U.S. Markets closed

Why Shake Shack Inc. (NYSE:SHAK) Could Be Worth Watching

Simply Wall St

Shake Shack Inc. (NYSE:SHAK), which is in the hospitality business, and is based in United States, saw significant share price movement during recent months on the NYSE, rising to highs of US$105 and falling to the lows of US$57.57. Some share price movements can give investors a better opportunity to enter into the stock, and potentially buy at a lower price. A question to answer is whether Shake Shack's current trading price of US$58.88 reflective of the actual value of the mid-cap? Or is it currently undervalued, providing us with the opportunity to buy? Let’s take a look at Shake Shack’s outlook and value based on the most recent financial data to see if there are any catalysts for a price change.

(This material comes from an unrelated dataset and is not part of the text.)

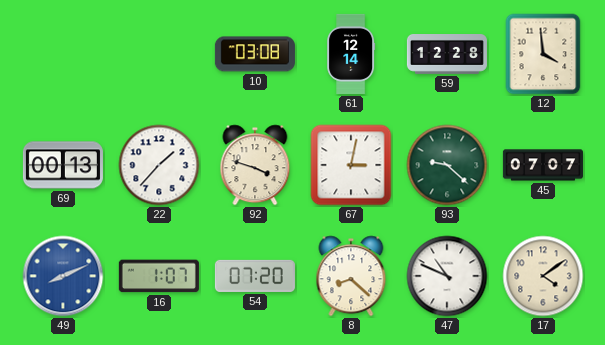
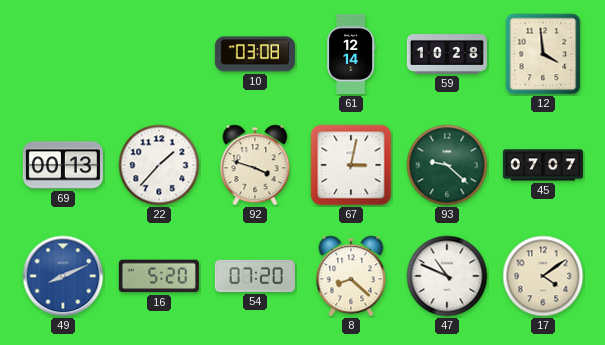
59: 12:28 -> 10:28
16: 1:07 -> 5:20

See our latest analysis for Shake Shack

Is Shake Shack still cheap?

Good news, investors! Shake Shack is still a bargain right now. My valuation model shows that the intrinsic value for the stock is $100.50, but it is currently trading at US$58.88 on the share market, meaning that there is still an opportunity to buy now. However, given that Shake Shack’s share is fairly volatile (i.e. its price movements are magnified relative to the rest of the market) this could mean the price can sink lower, giving us another chance to buy in the future. This is based on its high beta, which is a good indicator for share price volatility.

Can we expect growth from Shake Shack?

NYSE:SHAK Past and Future Earnings, December 12th 2019

Investors looking for growth in their portfolio may want to consider the prospects of a company before buying its shares. Buying a great company with a robust outlook at a cheap price is always a good investment, so let’s also take a look at the company's future expectations. Shake Shack’s earnings over the next few years are expected to increase by 52%, indicating a highly optimistic future ahead. This should lead to more robust cash flows, feeding into a higher share value.

What this means for you:

Are you a shareholder? Since SHAK is currently undervalued, it may be a great time to increase your holdings in the stock. With a positive outlook on the horizon, it seems like this growth has not yet been fully factored into the share price. However, there are also other factors such as capital structure to consider, which could explain the current undervaluation.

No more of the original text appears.